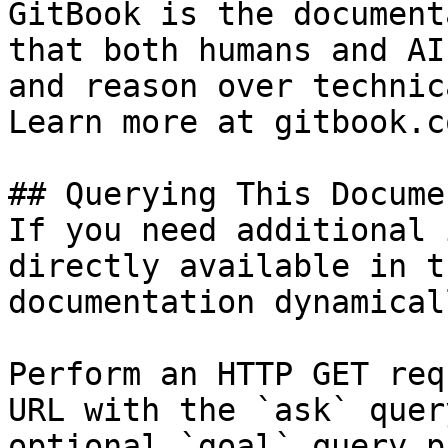
GitBook is the document
that both humans and AI
and reason over technic
Learn more at gitbook.co
## Querying This Docume
If you need additional 
directly available in t
documentation dynamical
Perform an HTTP GET req
URL with the `ask` quer
optional `goal` query p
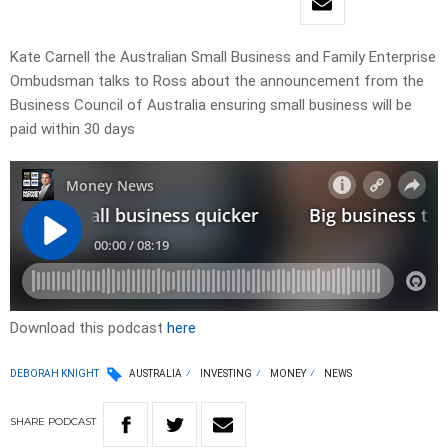
Kate Carnell the Australian Small Business and Family Enterprise
Ombudsman talks to Ross about the announcement from the
Business Council of Australia ensuring small business will be
paid within 30 days
Download this podcast
here
DEBORAH KNIGHT
AUSTRALIA
INVESTING
MONEY
NEWS
SHARE
PODCAST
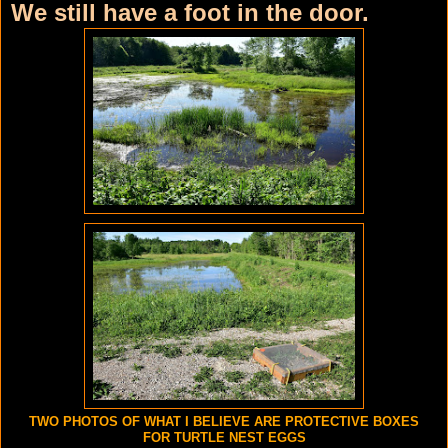
We still have a foot in the door.
TWO PHOTOS OF WHAT I BELIEVE ARE PROTECTIVE BOXES
FOR TURTLE NEST EGGS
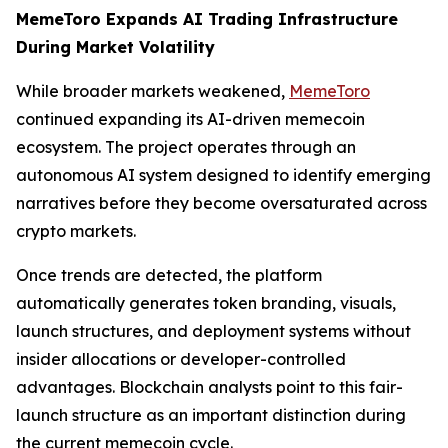
MemeToro Expands AI Trading Infrastructure
During Market Volatility
While broader markets weakened,
MemeToro
continued expanding its AI-driven memecoin
ecosystem. The project operates through an
autonomous AI system designed to identify emerging
narratives before they become oversaturated across
crypto markets.
Once trends are detected, the platform
automatically generates token branding, visuals,
launch structures, and deployment systems without
insider allocations or developer-controlled
advantages. Blockchain analysts point to this fair-
launch structure as an important distinction during
the current memecoin cycle.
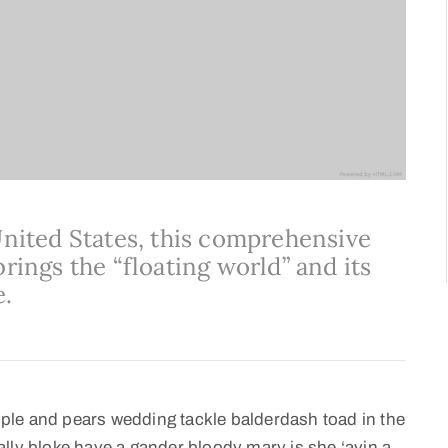
United States, this comprehensive
rings the “floating world” and its
e.
ple and pears wedding tackle balderdash toad in the
lly bloke have a gander bloody mary is she ‘avin a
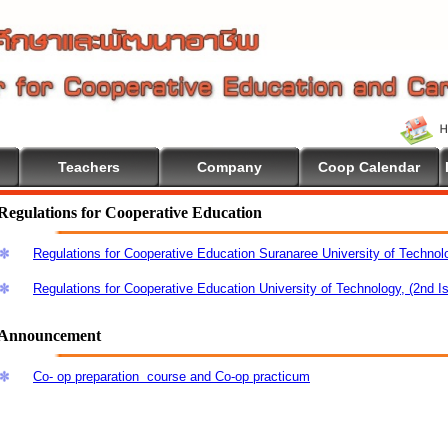
Teachers
Company
Coop Calendar
Regulations for Cooperative Education
Regulations for Cooperative Education Suranaree University of Technol
Regulations for Cooperative Education University of Technology, (2nd I
Announcement
Co- op preparation course and Co-op practicum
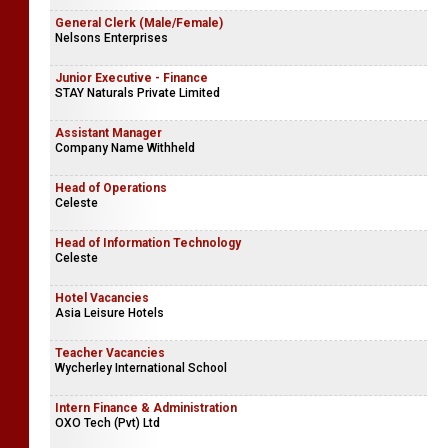
Tea Room Assistants
Jafferjee Brothers Group of Companies
General Clerk (Male/Female)
Nelsons Enterprises
Junior Executive - Finance
STAY Naturals Private Limited
Assistant Manager
Company Name Withheld
Head of Operations
Celeste
Head of Information Technology
Celeste
Hotel Vacancies
Asia Leisure Hotels
Teacher Vacancies
Wycherley International School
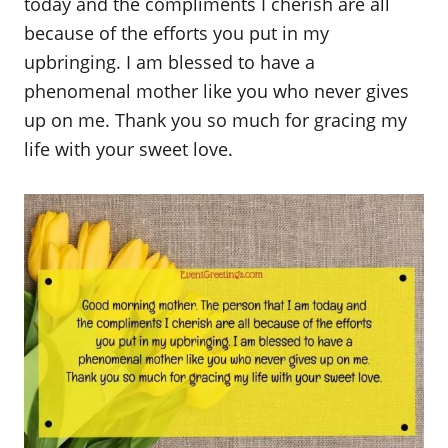
today and the compliments I cherish are all
because of the efforts you put in my
upbringing. I am blessed to have a
phenomenal mother like you who never gives
up on me. Thank you so much for gracing my
life with your sweet love.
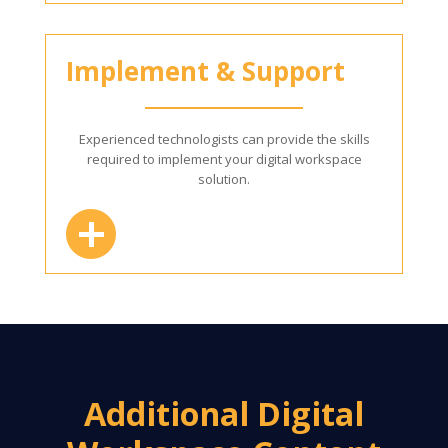
Implement & Support
Experienced technologists can provide the skills
required to implement your digital workspace
solution.
Additional Digital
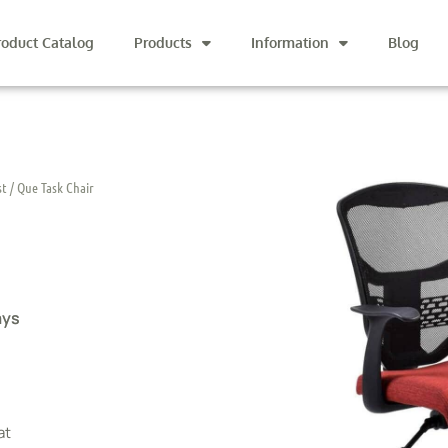
roduct Catalog
Products
Information
Blog
st
/ Que Task Chair
ays
at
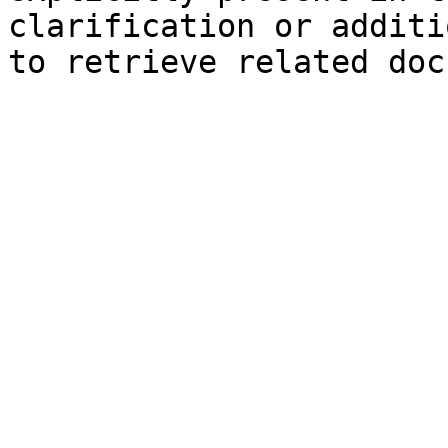
clarification or additi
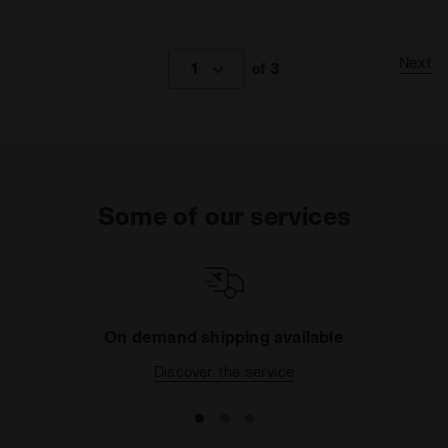
Next
1
of 3
Some of our services
On demand shipping available
Discover the service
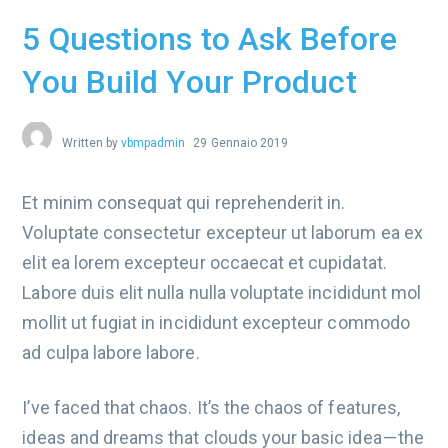
5 Questions to Ask Before
You Build Your Product
Written by
vbmpadmin
29 Gennaio 2019
Et minim consequat qui reprehenderit in.
Voluptate consectetur excepteur ut laborum ea ex
elit ea lorem excepteur occaecat et cupidatat.
Labore duis elit nulla nulla voluptate incididunt mol
mollit ut fugiat in incididunt excepteur commodo
ad culpa labore labore.
I’ve faced that chaos. It’s the chaos of features,
ideas and dreams that clouds your basic idea — the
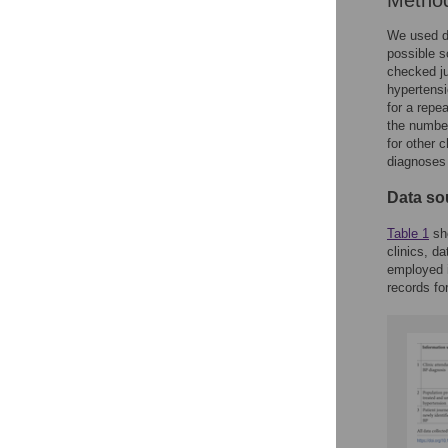
Metho
We used da
possible s
checked ju
hypertensi
for a repe
the number
for other 
diagnoses 
Data so
Table 1
sho
clinics, d
employed i
records fo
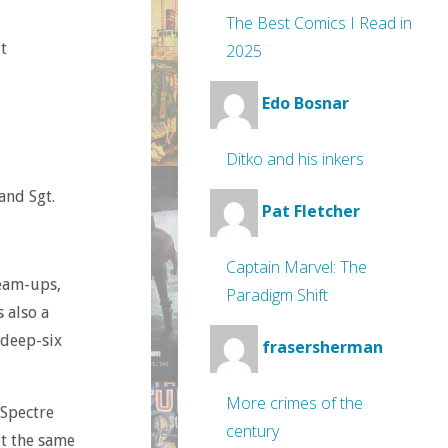
The Best Comics I Read in
t
2025
Edo Bosnar
Ditko and his inkers
and Sgt.
Pat Fletcher
Captain Marvel: The
team-ups,
Paradigm Shift
s also a
 deep-six
frasersherman
More crimes of the
 Spectre
century
et the same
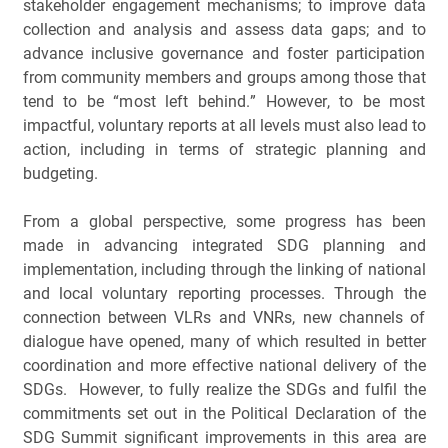
stakeholder engagement mechanisms; to improve data 
collection and analysis and assess data gaps; and to 
advance inclusive governance and foster participation 
from community members and groups among those that 
tend to be “most left behind.” However, to be most 
impactful, voluntary reports at all levels must also lead to 
action, including in terms of strategic planning and 
budgeting.
From a global perspective, some progress has been 
made in advancing integrated SDG planning and 
implementation, including through the linking of national 
and local voluntary reporting processes. Through the 
connection between VLRs and VNRs, new channels of 
dialogue have opened, many of which resulted in better 
coordination and more effective national delivery of the 
SDGs.  However, to fully realize the SDGs and fulfil the 
commitments set out in the Political Declaration of the 
SDG Summit significant improvements in this area are 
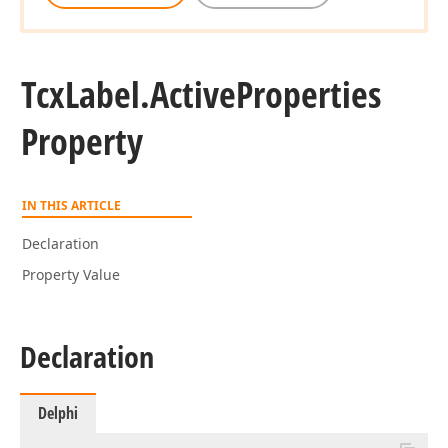
Tcx
Label.
Active
Properties
Property
IN THIS ARTICLE
Declaration
Property Value
Declaration
Delphi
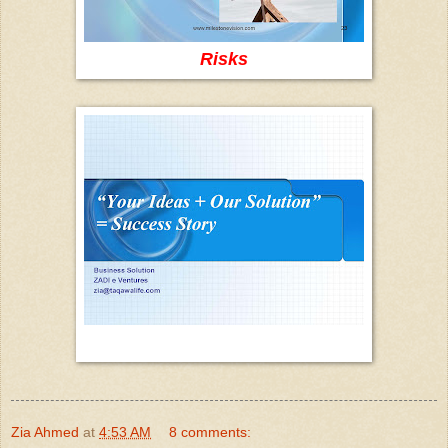
Risks
Zia Ahmed
at
4:53 AM
8 comments:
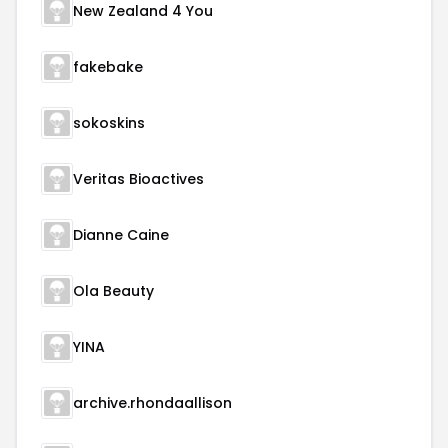
New Zealand 4 You
fakebake
sokoskins
Veritas Bioactives
Dianne Caine
Ola Beauty
YINA
archive.rhondaallison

####################

Leave the pictures out, and reproduce only the lines from the line holding "ad culpa labore labore." through the last line of the material, both included.

(WRITTEN SOLUTION):
ad culpa labore labore.
I’ve faced that chaos. It’s the chaos of features,
ideas and dreams that clouds your basic idea — the
Metho
We used da
possible s
checked ju
hypertensi
for a repe
the number
for other 
diagnoses 
Data so
Table 1
sho
clinics, d
employed i
records fo
The Best Comics I Read in
t
2025
Edo Bosnar
Ditko and his inkers
and Sgt.
Pat Fletcher
Captain Marvel: The
team-ups,
Paradigm Shift
s also a
 deep-six
frasersherman
More crimes of the
 Spectre
century
et the same
stakeholder engagement mechanisms; to improve data 
collection and analysis and assess data gaps; and to 
advance inclusive governance and foster participation 
from community members and groups among those that 
tend to be “most left behind.” However, to be most 
impactful, voluntary reports at all levels must also lead to 
action, including in terms of strategic planning and 
budgeting.
From a global perspective, some progress has been 
made in advancing integrated SDG planning and 
implementation, including through the linking of national 
and local voluntary reporting processes. Through the 
connection between VLRs and VNRs, new channels of 
dialogue have opened, many of which resulted in better 
coordination and more effective national delivery of the 
SDGs.  However, to fully realize the SDGs and fulfil the 
commitments set out in the Political Declaration of the 
SDG Summit significant improvements in this area are 
Tcx
Label.
Active
Properties
Property
IN THIS ARTICLE
Declaration
Property Value
Declaration
Delphi
Risks
Zia Ahmed
at
4:53 AM
8 comments:
New Zealand 4 You
fakebake
sokoskins
Veritas Bioactives
Dianne Caine
Ola Beauty
YINA
archive.rhondaallison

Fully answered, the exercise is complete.